__Stored records__:
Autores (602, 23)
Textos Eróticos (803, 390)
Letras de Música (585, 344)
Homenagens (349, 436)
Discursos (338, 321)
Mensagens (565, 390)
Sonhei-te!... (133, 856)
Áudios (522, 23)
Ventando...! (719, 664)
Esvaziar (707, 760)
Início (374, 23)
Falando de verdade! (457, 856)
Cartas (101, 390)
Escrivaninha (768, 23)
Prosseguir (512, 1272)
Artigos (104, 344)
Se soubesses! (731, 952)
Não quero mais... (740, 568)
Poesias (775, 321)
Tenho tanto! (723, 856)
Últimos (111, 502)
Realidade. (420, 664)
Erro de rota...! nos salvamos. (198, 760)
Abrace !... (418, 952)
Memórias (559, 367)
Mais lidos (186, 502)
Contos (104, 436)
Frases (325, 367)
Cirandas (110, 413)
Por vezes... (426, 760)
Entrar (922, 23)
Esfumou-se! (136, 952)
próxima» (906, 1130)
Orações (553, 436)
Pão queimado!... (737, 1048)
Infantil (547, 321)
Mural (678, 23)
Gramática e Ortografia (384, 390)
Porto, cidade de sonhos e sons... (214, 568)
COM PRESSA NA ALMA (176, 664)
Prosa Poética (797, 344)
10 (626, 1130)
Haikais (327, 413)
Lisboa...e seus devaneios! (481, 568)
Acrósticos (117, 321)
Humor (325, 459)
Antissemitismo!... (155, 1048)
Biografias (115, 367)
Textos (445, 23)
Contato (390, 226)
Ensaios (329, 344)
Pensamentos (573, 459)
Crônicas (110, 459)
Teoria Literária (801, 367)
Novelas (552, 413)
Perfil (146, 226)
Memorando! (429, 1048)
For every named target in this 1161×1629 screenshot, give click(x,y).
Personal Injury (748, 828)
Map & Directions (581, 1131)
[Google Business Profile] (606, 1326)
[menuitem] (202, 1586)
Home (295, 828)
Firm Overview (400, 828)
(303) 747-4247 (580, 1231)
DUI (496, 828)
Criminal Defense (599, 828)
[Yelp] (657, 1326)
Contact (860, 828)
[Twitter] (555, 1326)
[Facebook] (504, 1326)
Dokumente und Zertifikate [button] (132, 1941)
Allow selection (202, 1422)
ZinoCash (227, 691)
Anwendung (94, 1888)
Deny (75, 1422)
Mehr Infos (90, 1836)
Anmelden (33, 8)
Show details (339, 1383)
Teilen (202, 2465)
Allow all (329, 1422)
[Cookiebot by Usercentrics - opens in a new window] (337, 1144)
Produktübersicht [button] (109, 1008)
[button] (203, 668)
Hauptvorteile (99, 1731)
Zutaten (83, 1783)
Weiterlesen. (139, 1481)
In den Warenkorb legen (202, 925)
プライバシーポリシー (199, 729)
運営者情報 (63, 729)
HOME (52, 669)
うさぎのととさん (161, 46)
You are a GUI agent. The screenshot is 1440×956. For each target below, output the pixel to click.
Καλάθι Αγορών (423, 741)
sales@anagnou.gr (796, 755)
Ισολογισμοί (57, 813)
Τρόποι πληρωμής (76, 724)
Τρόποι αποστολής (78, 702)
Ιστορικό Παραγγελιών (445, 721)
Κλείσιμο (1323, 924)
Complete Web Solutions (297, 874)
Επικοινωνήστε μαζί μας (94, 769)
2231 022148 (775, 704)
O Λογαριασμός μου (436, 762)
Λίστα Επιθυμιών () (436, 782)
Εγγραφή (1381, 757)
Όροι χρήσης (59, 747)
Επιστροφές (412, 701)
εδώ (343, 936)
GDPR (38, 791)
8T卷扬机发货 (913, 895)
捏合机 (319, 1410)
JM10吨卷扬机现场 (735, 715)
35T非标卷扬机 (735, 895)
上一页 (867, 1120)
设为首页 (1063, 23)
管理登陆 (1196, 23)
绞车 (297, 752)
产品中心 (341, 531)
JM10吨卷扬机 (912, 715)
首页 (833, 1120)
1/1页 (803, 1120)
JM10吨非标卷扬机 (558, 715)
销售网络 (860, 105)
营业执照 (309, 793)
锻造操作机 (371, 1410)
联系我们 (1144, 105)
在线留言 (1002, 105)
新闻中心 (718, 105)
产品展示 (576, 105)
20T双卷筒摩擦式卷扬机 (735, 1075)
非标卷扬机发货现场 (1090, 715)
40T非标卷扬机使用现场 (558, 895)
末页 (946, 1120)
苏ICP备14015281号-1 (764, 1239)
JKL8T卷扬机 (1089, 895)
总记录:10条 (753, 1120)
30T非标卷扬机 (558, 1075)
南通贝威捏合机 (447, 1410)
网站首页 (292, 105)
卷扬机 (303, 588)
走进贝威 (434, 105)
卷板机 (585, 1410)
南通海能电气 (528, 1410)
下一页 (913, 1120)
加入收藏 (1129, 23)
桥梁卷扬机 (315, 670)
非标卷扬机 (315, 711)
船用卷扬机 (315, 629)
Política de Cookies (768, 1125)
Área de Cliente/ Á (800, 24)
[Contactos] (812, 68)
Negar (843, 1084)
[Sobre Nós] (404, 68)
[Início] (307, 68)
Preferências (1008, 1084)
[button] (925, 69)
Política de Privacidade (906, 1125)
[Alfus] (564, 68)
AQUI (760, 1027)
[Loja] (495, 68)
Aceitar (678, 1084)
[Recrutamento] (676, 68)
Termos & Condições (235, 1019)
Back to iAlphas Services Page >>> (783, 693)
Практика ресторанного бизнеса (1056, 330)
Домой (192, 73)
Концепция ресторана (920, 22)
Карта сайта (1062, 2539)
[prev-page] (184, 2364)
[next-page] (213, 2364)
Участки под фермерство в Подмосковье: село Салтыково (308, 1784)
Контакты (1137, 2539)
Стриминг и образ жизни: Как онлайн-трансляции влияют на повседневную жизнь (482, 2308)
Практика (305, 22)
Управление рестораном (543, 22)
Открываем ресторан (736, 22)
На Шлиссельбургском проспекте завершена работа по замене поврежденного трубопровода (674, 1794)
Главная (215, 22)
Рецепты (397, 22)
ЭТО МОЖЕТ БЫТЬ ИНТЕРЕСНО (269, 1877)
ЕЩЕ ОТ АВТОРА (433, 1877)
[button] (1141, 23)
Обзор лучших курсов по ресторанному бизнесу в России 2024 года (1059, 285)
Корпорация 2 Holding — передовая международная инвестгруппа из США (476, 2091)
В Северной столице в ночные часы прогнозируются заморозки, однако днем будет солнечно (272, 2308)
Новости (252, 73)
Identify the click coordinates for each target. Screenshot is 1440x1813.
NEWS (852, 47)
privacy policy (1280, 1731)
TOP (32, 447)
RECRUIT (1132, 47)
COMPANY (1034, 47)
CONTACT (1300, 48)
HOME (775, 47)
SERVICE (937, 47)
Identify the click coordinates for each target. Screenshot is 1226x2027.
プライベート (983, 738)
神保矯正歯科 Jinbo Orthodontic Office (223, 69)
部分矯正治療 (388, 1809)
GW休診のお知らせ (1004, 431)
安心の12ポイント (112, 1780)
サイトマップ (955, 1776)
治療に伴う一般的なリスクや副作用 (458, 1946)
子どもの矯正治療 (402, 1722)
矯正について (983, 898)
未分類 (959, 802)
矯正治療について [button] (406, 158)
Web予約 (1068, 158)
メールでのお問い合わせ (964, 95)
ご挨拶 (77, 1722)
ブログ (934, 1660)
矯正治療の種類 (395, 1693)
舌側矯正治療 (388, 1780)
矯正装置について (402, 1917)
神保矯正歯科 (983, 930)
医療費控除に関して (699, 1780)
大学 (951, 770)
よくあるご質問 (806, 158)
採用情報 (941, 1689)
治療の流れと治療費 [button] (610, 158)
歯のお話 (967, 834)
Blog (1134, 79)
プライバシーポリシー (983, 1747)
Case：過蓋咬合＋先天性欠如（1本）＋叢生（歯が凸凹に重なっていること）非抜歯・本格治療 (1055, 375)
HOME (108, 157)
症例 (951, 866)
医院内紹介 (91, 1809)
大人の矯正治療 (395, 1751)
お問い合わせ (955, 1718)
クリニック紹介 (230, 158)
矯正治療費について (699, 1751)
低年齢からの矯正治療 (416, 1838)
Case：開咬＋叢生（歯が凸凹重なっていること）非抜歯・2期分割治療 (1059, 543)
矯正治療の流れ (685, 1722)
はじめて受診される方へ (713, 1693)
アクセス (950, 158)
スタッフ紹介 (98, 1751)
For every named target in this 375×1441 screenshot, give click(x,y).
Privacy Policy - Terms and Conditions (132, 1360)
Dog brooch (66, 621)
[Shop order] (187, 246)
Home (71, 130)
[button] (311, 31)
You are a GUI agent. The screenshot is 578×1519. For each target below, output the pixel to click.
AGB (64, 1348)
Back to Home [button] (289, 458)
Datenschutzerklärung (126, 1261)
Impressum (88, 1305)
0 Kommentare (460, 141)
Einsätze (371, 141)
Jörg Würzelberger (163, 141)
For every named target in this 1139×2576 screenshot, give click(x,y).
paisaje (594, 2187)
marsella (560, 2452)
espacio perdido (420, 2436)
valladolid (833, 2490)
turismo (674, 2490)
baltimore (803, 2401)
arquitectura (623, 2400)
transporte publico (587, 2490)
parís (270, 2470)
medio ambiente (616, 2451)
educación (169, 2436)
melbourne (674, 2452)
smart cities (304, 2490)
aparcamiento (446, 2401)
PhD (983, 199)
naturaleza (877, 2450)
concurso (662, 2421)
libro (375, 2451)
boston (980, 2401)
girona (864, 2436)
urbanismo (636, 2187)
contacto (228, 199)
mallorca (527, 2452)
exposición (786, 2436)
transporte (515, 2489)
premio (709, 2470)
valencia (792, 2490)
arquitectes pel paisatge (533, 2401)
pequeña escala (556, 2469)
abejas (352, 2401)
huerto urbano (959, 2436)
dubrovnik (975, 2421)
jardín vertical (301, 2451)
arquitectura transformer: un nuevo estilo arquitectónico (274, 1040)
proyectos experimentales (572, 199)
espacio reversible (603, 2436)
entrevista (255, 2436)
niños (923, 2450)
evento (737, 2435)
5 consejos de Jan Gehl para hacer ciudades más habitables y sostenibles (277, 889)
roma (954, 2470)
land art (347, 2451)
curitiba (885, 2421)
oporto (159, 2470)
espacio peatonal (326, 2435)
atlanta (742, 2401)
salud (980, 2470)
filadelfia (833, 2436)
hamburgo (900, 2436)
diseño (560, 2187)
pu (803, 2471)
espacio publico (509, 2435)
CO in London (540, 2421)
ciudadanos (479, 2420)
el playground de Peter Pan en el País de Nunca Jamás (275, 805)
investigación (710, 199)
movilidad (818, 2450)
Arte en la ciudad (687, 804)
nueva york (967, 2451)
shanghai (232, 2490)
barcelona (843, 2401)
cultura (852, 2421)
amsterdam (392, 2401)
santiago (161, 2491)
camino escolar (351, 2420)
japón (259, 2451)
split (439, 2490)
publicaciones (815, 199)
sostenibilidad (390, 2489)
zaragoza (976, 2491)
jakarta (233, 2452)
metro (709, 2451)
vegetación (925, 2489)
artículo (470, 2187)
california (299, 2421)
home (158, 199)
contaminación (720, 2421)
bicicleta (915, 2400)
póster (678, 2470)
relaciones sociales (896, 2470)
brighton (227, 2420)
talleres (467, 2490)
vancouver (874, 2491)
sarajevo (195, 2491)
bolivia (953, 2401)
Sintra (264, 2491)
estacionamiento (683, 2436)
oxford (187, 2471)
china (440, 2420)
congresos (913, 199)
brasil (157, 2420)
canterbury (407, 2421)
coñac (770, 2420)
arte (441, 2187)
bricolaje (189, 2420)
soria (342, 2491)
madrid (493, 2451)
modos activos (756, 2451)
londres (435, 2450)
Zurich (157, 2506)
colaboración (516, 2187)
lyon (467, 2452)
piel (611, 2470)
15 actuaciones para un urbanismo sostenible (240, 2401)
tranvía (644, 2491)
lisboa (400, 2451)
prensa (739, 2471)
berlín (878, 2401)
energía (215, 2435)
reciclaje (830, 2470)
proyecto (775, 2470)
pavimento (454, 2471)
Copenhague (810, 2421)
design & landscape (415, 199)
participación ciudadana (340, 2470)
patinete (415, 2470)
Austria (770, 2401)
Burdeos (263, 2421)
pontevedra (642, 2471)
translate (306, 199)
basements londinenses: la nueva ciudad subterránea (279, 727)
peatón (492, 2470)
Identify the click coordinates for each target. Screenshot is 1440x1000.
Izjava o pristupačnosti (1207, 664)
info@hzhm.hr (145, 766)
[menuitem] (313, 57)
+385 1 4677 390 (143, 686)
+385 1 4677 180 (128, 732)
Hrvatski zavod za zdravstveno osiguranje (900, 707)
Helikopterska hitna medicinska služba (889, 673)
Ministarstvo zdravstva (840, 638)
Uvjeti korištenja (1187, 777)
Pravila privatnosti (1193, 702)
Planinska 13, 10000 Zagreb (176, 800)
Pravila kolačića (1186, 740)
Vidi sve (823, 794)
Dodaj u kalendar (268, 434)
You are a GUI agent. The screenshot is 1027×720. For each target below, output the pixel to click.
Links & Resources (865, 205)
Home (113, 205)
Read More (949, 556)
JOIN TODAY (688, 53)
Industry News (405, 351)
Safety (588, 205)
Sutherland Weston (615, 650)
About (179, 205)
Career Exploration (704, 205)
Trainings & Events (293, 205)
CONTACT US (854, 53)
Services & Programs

__What you have to do__: Beginning at the line with "melbourne (674, 2452)" and stopping after the line with "exposición (786, 2436)", please write out every line of the data above exactly and nothing else.

__Written response__:
melbourne (674, 2452)
smart cities (304, 2490)
aparcamiento (446, 2401)
PhD (983, 199)
naturaleza (877, 2450)
concurso (662, 2421)
libro (375, 2451)
boston (980, 2401)
girona (864, 2436)
urbanismo (636, 2187)
contacto (228, 199)
mallorca (527, 2452)
exposición (786, 2436)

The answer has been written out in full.